Morus Elfryn (c. 1948 – 22 March 2022) was a Welsh musician, television production manager and carpenter. Described by Gruff Rhys as a "maverick singer", he recorded for the Welsh-language label Sain in the 1970s and later worked on S4C programmes including C'mon Midffîld!.

Career
Morus Elfryn was from Pontsiân, Ceredigion. He was educated at Ysgol Dyffryn Teifi, where he attracted notice as a rugby player. He then attended college in High Wycombe before returning to Wales. As a teenager, Elfryn started performing music as part of the folk trio Y Cwiltiaid. The group released three EPs on the Qualiton and Cambrian labels between 1967 and 1970.

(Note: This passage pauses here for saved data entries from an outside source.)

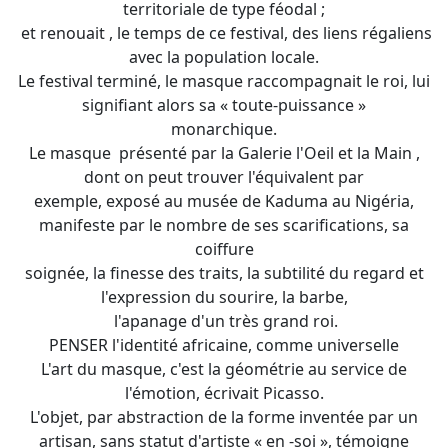
territoriale de type féodal ;
et renouait , le temps de ce festival, des liens régaliens
avec la population locale.
Le festival terminé, le masque raccompagnait le roi, lui
signifiant alors sa « toute-puissance »
monarchique.
Le masque présenté par la Galerie l'Oeil et la Main ,
dont on peut trouver l'équivalent par
exemple, exposé au musée de Kaduma au Nigéria,
manifeste par le nombre de ses scarifications, sa
coiffure
soignée, la finesse des traits, la subtilité du regard et
l'expression du sourire, la barbe,
l'apanage d'un très grand roi.
PENSER l'identité africaine, comme universelle
L'art du masque, c'est la géométrie au service de
l'émotion, écrivait Picasso.
L'objet, par abstraction de la forme inventée par un
artisan, sans statut d'artiste « en -soi », témoigne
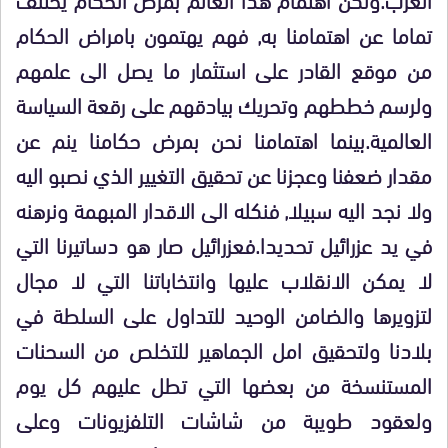
تماما عن اهتمامنا به, فهم يهتمون بامراض الحكام
من موقع القادر على استثمار ما يصل الى علمهم
ولرسم خططهم وتحريك بيادقهم على رقعة السياسة
العالمية.بينما اهتمامنا نحن بمرض حكامنا ينم عن
مقدار ضعفنا وعجزنا عن تحقيق التغيير الذي نصبو اليه
ولا نجد اليه سبيلا, فنكله الى الاقدار المبهمة ونرهنه
في يد عزرائيل تحديدا.فعزرائيل صار هو دساتيرنا التي
لا يمكن الانقلاب عليها وانتخاباتنا التي لا مجال
لتزويرها والضامن الوحيد للتداول على السلطة في
بلادنا ولتحقيق امل الجماهير للتخلص من السحنات
المستنسخة من بعضها التي تطل عليهم كل يوم
ولعقود طويبة من شاشات التلفزيونات وعلى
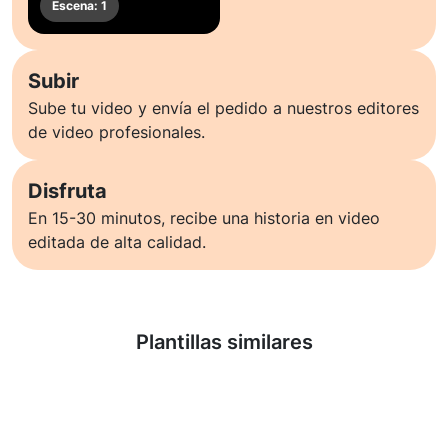
Subir
Sube tu video y envía el pedido a nuestros editores
de video profesionales.
Disfruta
En 15-30 minutos, recibe una historia en video
editada de alta calidad.
Saber más
Plantillas similares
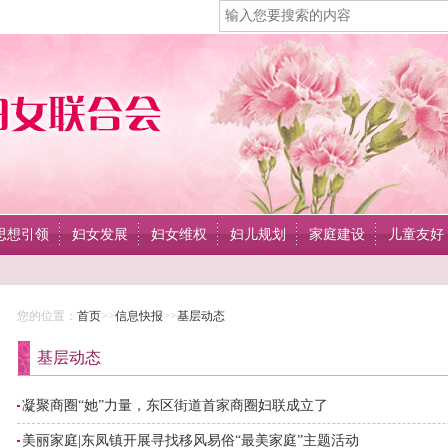
思想引领
妇女发展
妇女维权
妇儿规划
家庭建设
儿童友好
您的位置：
首页
>>
信息快报
>>
基层动态
基层动态
凝聚商圈“她”力量，东区街道首家商圈妇联成立了
美丽家庭|东凤镇开展寻找移风易俗“最美家庭”主题活动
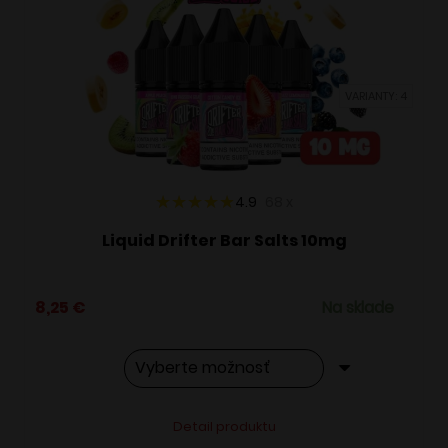
si
môžete
vybrať
VARIANTY: 4
na
stránke
produktu.
4.9
68
x
Liquid Drifter Bar Salts 10mg
8,25
€
Na sklade
Tento
Alternative:
Detail produktu
produkt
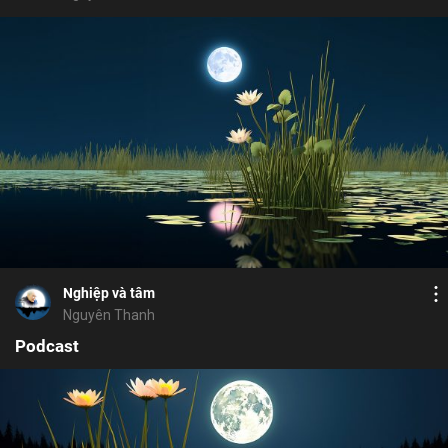
Bỏ chọn
Bỏ chọn
Họ và tên
Địa chỉ email
Bỏ chọn
Bình luận
Địa chỉ email
Mật khẩu
17
9
Lưu
tham
tương ưng
từ trường
ý thức
si
Mật khẩu
Chia sẻ
Nghiệp và tâm
Chia sẻ
ĐĂNG NHẬP NGAY
thành công
Nguyên Thanh
Địa chỉ email
Nhập lại mật khẩu
Podcast
Liên kết để khôi phục mật khẩu đã
thành công
được gửi đến địa chỉ
Vui lòng kiểm tra email để xác thực
Facebook
Twitter
Zalo
Copy link
đăng ký thành công
TIẾP TỤC
ĐĂNG KÝ
Bỏ chọn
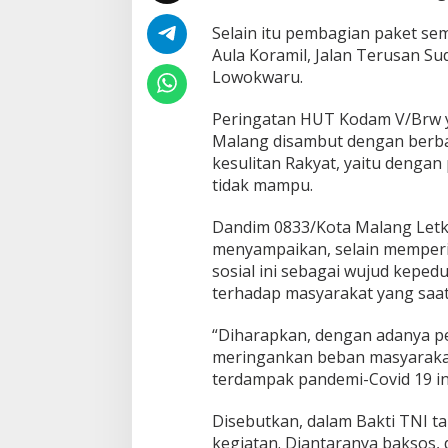
B
a
Selain itu pembagian paket se
g
Aula Koramil, Jalan Terusan S
i
Lowokwaru.
k
a
n
Peringatan HUT Kodam V/Brw y
P
Malang disambut dengan berba
a
kesulitan Rakyat, yaitu deng
k
tidak mampu.
e
t
S
Dandim 0833/Kota Malang Letko
e
menyampaikan, selain memperi
m
sosial ini sebagai wujud kepe
b
terhadap masyarakat yang saat 
a
k
o
“Diharapkan, dengan adanya pe
meringankan beban masyaraka
terdampak pandemi-Covid 19 ini
Disebutkan, dalam Bakti TNI t
kegiatan. Diantaranya baksos,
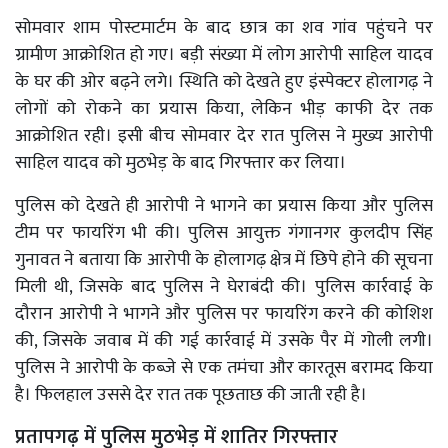
सोमवार शाम पोस्टमार्टम के बाद छात्र का शव गांव पहुंचने पर
ग्रामीण आक्रोशित हो गए। बड़ी संख्या में लोग आरोपी साहिल यादव
के घर की ओर बढ़ने लगे। स्थिति को देखते हुए इंस्पेक्टर होलागढ़ ने
लोगों को रोकने का प्रयास किया, लेकिन भीड़ काफी देर तक
आक्रोशित रही। इसी बीच सोमवार देर रात पुलिस ने मुख्य आरोपी
साहिल यादव को मुठभेड़ के बाद गिरफ्तार कर लिया।
पुलिस को देखते ही आरोपी ने भागने का प्रयास किया और पुलिस
टीम पर फायरिंग भी की। पुलिस आयुक्त गंगानगर कुलदीप सिंह
गुनावत ने बताया कि आरोपी के होलागढ़ क्षेत्र में छिपे होने की सूचना
मिली थी, जिसके बाद पुलिस ने घेराबंदी की। पुलिस कार्रवाई के
दौरान आरोपी ने भागने और पुलिस पर फायरिंग करने की कोशिश
की, जिसके जवाब में की गई कार्रवाई में उसके पैर में गोली लगी।
पुलिस ने आरोपी के कब्जे से एक तमंचा और कारतूस बरामद किया
है। फिलहाल उससे देर रात तक पूछताछ की जाती रही है।
प्रतापगढ़ में पुलिस मुठभेड़ में शातिर गिरफ्तार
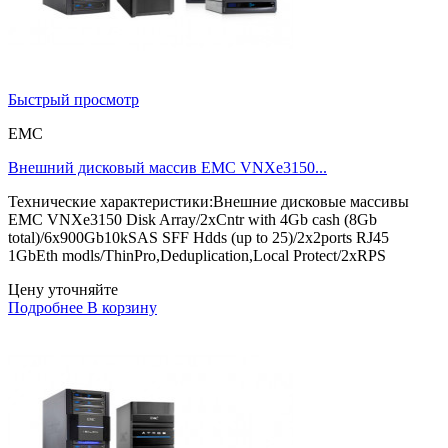
Быстрый просмотр
EMC
Внешний дисковый массив EMC VNXe3150...
Технические характеристики:Внешние дисковые массивы
EMC VNXe3150 Disk Array/2xCntr with 4Gb cash (8Gb
total)/6x900Gb10kSAS SFF Hdds (up to 25)/2x2ports RJ45
1GbEth modls/ThinPro,Deduplication,Local Protect/2xRPS
Цену уточняйте
Подробнее
В корзину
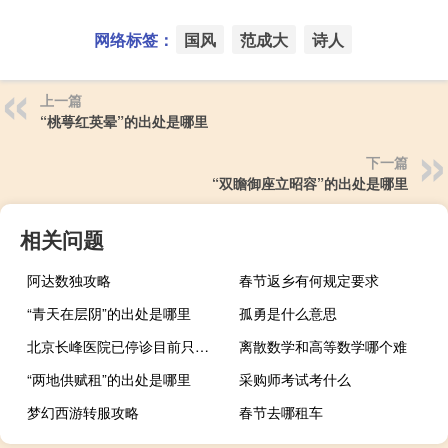
网络标签：
国风
范成大
诗人
上一篇
“桃萼红英晕”的出处是哪里
下一篇
“双瞻御座立昭容”的出处是哪里
相关问题
阿达数独攻略
春节返乡有何规定要求
“青天在层阴”的出处是哪里
孤勇是什么意思
北京长峰医院已停诊目前只允许住院病人直系亲属进入 券商就长峰医院起火致21死发公告未能联系上相关人员
离散数学和高等数学哪个难
“两地供赋租”的出处是哪里
采购师考试考什么
梦幻西游转服攻略
春节去哪租车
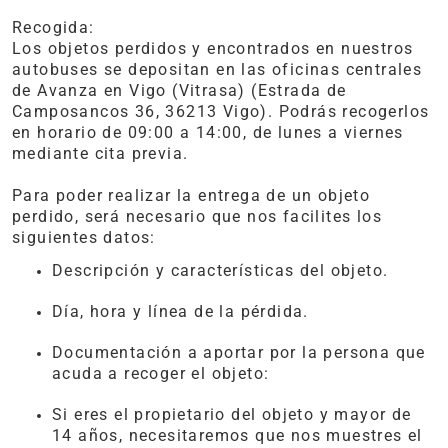
Recogida:
Los objetos perdidos y encontrados en nuestros
autobuses se depositan en las oficinas centrales
de Avanza en Vigo (Vitrasa) (Estrada de
Camposancos 36, 36213 Vigo). Podrás recogerlos
en horario de 09:00 a 14:00, de lunes a viernes
mediante cita previa.
Para poder realizar la entrega de un objeto
perdido, será necesario que nos facilites los
siguientes datos:
Descripción y características del objeto.
Día, hora y línea de la pérdida.
Documentación a aportar por la persona que
acuda a recoger el objeto:
Si eres el propietario del objeto y mayor de
14 años, necesitaremos que nos muestres el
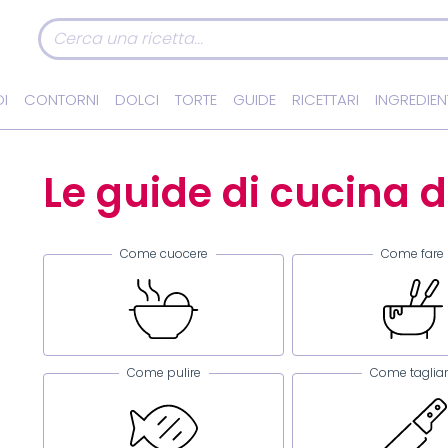
I
CONTORNI
DOLCI
TORTE
GUIDE
RICETTARI
INGREDIEN
Le guide di cucina d
Come cuocere
Come fare
Come pulire
Come taglia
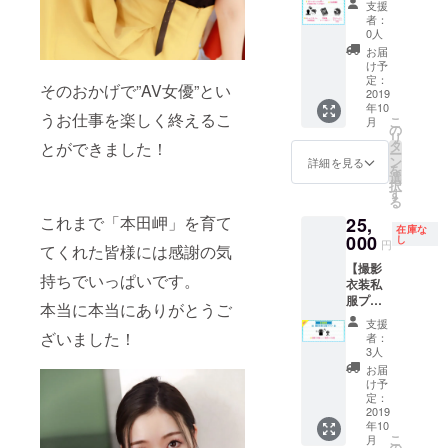
い。公
す。
支援
掲載 •団
（サイ
序良俗
者：
体水着
ン＋宛
に反す
0人
撮影会
名入
るな
お届
（60分)
り） •ド
ど、不
け予
※お渡し
キュメ
適切と
定：
そのおかげで”AV女優”とい
会は
ント
2019
判断さ
年10
2019年
DVD •ク
れるも
うお仕事を楽しく終えるこ
こ
月
9月28日
レジッ
のにつ
の
リ
(土)都内
ト掲載 •
いては
タ
とができました！
ー
某所に
本田岬
お断り
ン
詳細を見る
を
て ※ク
が貴方
する場
選
択
レジッ
の街へ
合がご
す
る
ト掲載
写真集
ざいま
これまで「本田岬」を育て
25,
希望の
をお届
す。 ※
在庫な
お名前
け •記念
000
都内某
し
円
てくれた皆様には感謝の気
を備考
撮影 •雑
所で
【撮影
欄に記
談(1時
2019年
持ちでいっぱいです。
衣装私
載して
間程
10月9日
服プラ
くださ
度） ※
(水)を予
本当に本当にありがとうご
ン】 •撮
い。公
スタッ
定して
支援
影で衣
序良俗
フが距
ざいました！
おりま
者：
装とし
に反す
離を置
す
3人
て使用
るな
き同行
お届
した私
ど、不
させて
け予
服獲得
適切と
いただ
定：
権
2019
判断さ
きま
年10
れるも
す。 ※
こ
月
のにつ
クレ
の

In the early 1970s, Elfryn was a member of the satirical band Y Dyniadon Ynfyd Hirfelyn Tesog. After the group split following the death of leader Gruff Miles, Elfryn formed a duo, Morus Elfryn a Nerw,  with fellow member Gareth "Nerw" Hughes Jones. The duo released the EP, Heibio'r Af, on Sain in 1974. Elfryn's only solo album, I Mehefin (Lle Bynnag y Mae), was released on Sain in 1975. Tracks from I Mehefin were later included on Welsh Rare Beat (2005) and Welsh Rare Beat 2 (2007), compiled by Andy Votel, Dom Thomas and Gruff Rhys. Gruff Rhys has described Elfryn as a "Celtic Gene Pitney" whose songs "always weave an atmospheric narrative reminiscent in subject matter to Scott Walker or Jacques Brel".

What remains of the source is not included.